I have a Kinesis cluster that's pushing data into Amazon Redshift via Lambda.
Currently my lambda code looks something like this:
client = boto3.client('redshift-data')
for tx in txs:
query = # prepare an INSERT query here
resp = client.execute_statement(
ClusterIdentifier=redshift_cluster_id,
Database=redshift_db,
DbUser=redshift_user,
Sql=query
)
The trouble is that as soon as I try to scale up kinesis (more shards) or lambda (concurrent procesing from a single shard) - I get this:
[ERROR] ActiveStatementsExceededException: An error occurred (ActiveStatementsExceededException) when calling the ExecuteStatement operation: Active statements exceeded the allowed quota (200).
Traceback (most recent call last):
File "/opt/python/lib/python3.8/site-packages/codeguru_profiler_agent/aws_lambda/profiler_decorator.py", line 52, in profiler_decorate
return function(event, context)
File "/opt/python/lib/python3.8/site-packages/codeguru_profiler_agent/aws_lambda/lambda_handler.py", line 91, in call_handler
return handler_function(event, context)
File "/var/task/lambda_function.py", line 71, in lambda_handler
resp = client.execute_statement(
File "/var/runtime/botocore/client.py", line 386, in _api_call
return self._make_api_call(operation_name, kwargs)

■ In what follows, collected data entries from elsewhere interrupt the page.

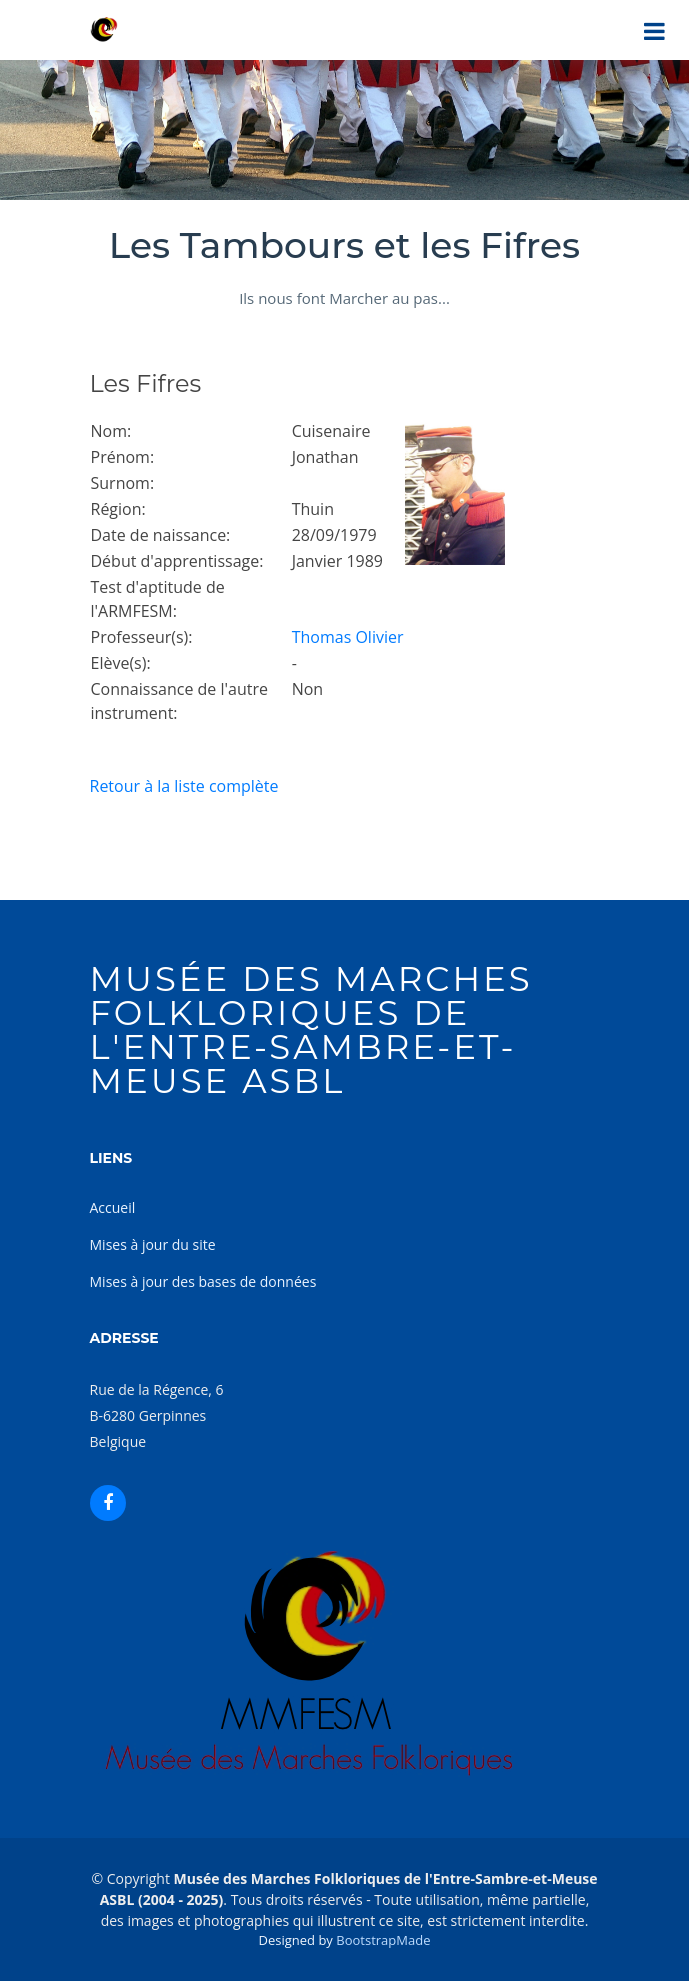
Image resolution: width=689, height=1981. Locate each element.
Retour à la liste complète (184, 786)
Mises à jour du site (153, 1244)
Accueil (113, 1207)
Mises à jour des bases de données (203, 1281)
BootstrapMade (383, 1940)
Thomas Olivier (348, 637)
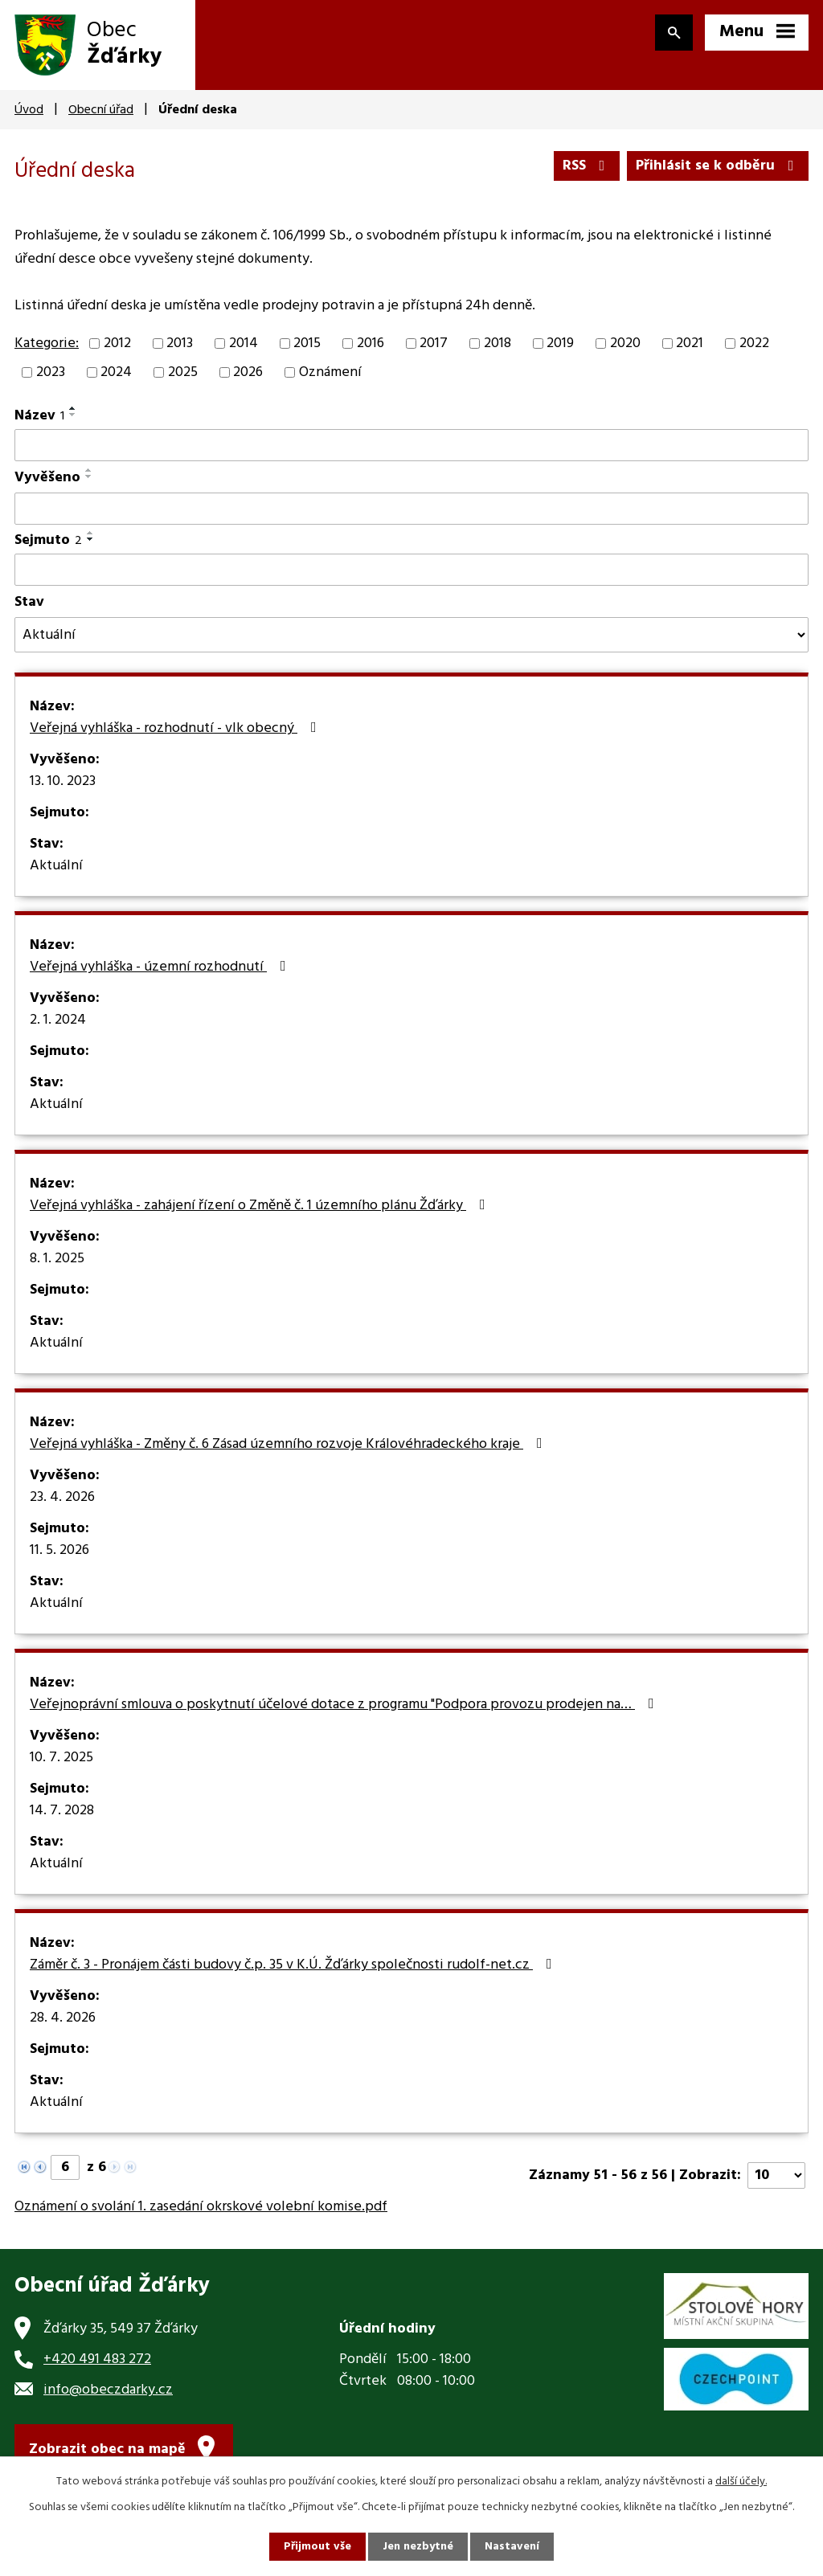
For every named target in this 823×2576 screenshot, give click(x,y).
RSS (587, 166)
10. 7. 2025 (61, 1758)
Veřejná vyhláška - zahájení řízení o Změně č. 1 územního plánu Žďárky (261, 1206)
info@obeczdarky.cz (108, 2390)
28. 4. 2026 (63, 2018)
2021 (689, 343)
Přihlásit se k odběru (718, 166)
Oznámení (330, 372)
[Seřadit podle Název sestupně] (73, 414)
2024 (116, 372)
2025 (183, 372)
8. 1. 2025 (57, 1259)
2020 (625, 343)
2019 (560, 343)
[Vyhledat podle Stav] (411, 634)
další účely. (741, 2481)
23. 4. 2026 (62, 1497)
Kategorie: (46, 343)
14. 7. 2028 (62, 1811)
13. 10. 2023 (63, 782)
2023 (50, 372)
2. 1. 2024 (58, 1020)
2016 (370, 343)
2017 (434, 343)
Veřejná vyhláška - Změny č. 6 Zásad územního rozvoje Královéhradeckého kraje (289, 1444)
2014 (243, 343)
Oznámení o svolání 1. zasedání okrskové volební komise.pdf (200, 2206)
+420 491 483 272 (97, 2359)
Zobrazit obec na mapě (107, 2449)
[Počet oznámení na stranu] (776, 2175)
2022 (754, 343)
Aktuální (56, 866)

File "/var/runtime/botocore/client.py", line 705, in _make_api_call
raise error_class(parsed_response, operation_name)
From AWS docs I gather this means I'm trying to run too many execute_statement
s in parallel.
How do I get around this? Is the only way to work with Redshift by batching records and inserting them all together?
CodePudding user response:
The comment in your code gives me pause - "query = # prepare an INSERT query here". This seems to imply that you are reading the S3 data into Lambda and INSERTing the this data into Redshift. If so this is not a good pattern.
First off Redshift expects data to be brought into the cluster through COPY (or Spectrum or ...) but not through INSERT. This will create issues in Redshift with managing the transactions and create a tremendous waste or disk space / need for VACUUM. The INSERT approach for putting data in Redshift is an anti-pattern and shouldn't be done for even moderate sizes of data.
More generally the concern is the data movement impedance mismatch. Kinesis is lots of independent streams of data and code generating small files. Redshift is a massive database that works on large data segments. Mismatching these tools in a way that misses their designed targets will make either of them perform very poorly. You need to match the data requirement by batching up S3 into Redshift. This means COPYing many S3 files into Redshift in a single COPY command. This can be done with manifests or by "directory" structure in S3. "COPY everything from S3 path ..." This process of COPYing data into Redshift can be run every time interval (2 or 5 or 10 minutes). So you want your Kinesis Lambdas to organize the data in S3 (or add to a manifest) so that a "batch" of S3 files can be collected up for a COPY execution. This way a large number of S3 files can be brought into Redshift at once (its preferred data size) and will also greatly reduce your execute API calls.
Now if you have a very large Kinesis pipe set up and the data is very large there is another data movement "preference" to take into account. This only matters when you are moving a lot of data per minute. This extra preference is for S3. S3 being an object store means that there is a significant amount of time taken up by "looking up" a requested object key. It is about .5 sec. So reading a thousand S3 objects will take 500 require (in total) 500 seconds of key lookup time. Redshift will make requests to S3 in parallel, one per slice in the cluster, so some of this time is in parallel. If the files being read are 1KB in size the data transfer of the data, after S3 lookup is complete, will be about 1.25 sec. total. Again this time is in parallel but you can see how much time is spent in lookup vs. transfer. To get the maximum bandwidth out of S3 for reading many files, these files need to be 1GB in size (100MB is ok in my experience). You can see if you are to ingest millions of files per minute from Kinesis into Redshift you will need a process to combine many small files into bigger files to avoid this hazard of S3. Since you are using Lambda as your Kinesis reader I expect that you aren't to this data rate yet but it is good to have your eyes on this issue if you expect to expand to a very large scale.
Just because tools have high bandwidth doesn't mean that they can be piped together. Bandwidth comes in many styles.